I haven't done extensive testing but Directory Opus does work in Windows 8. I have used it to copy files, delete files etc.

Greg Shultz
Greg Shultz

...might even like the Windows Explorer Ribbon in Windows 8! You can create your dual-pane file manager simulation with 4 simple keystrokes: [Windows]+E [Windows]+[Left Arrow] [Windows] +E [Windows]+[Right Arrow] You dont even have to let up on the [Windows] key. In fact, I press and hold down the [Windows] key and then press E, [Left Arrow], E, [Right Arrow]. Once you have the two windows open, you can easily copy files from one folder or drive to another. Yes, there is a Minimize Ribbon feature as well as an XP-like "Customize toolbar" feature but it is called the Quick Access Toolbar. I'll go into it a bit more in my follow up article, in which I explore the contextual tabs. At this point in time, many of the Ribbon commands tigger the old dialog boxes and Wizards

seanferd
seanferd

Microsoft changed something, so it is the perfect pat of progress and innovation, and made things better. Anyone who has a complaint has absolutely no valid point and is just bogged down by Luddite inertia in devotion to the past. Make an actual argument, why don't you? The Ribbon is a ridiculously over-sized waste of space with the same stupid toolbar items on it. Now, you tell us why it is better. You can skip the tired, old "you just don't want to learn" tripe. Tell us why this UI element is an improvement. You may have valid points, but we'd never know.

Carl.Lee4
Carl.Lee4

I am wrong, I will stop my rants regarding the Ribbon and Metro. Yelling at the wind only makes me hoarse anyway.

Carl.Lee4
Carl.Lee4

@seanferd -First thanks for you support. Second it was easier to attack me and to assume that I was too dumb or lazy to learn the ribbon that to come up with reason why the ribbon is good. My issue, and the main issue of the majority of the posts I have read is the ribbon wastes my time, finding where command I need and taking the extra clicks to do things like PRINT that need to be in on the HOME page.

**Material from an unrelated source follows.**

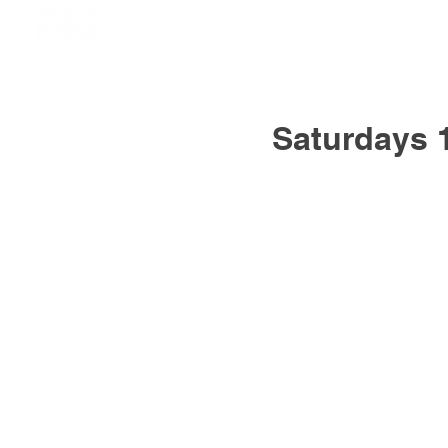
Saturdays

I have serious doubt that people use styles more often than printing, saving and creating new files in Office. I can deal with the waste of space since it can be mitigated by hiding the ribbon. As a side note I love all the people who make this claim (I have read it in many blog posts) "I love the ribbon, I hide it and use the QAT" As a point, if you are hiding the ribbon and using a QAT you took a good amount of time to create you aren't really using the ribbon, you are using the only tool bar you have. Finally, this is not a continuation of my rant, it is me simply answering a question asked in my presence, not directed to a specific person.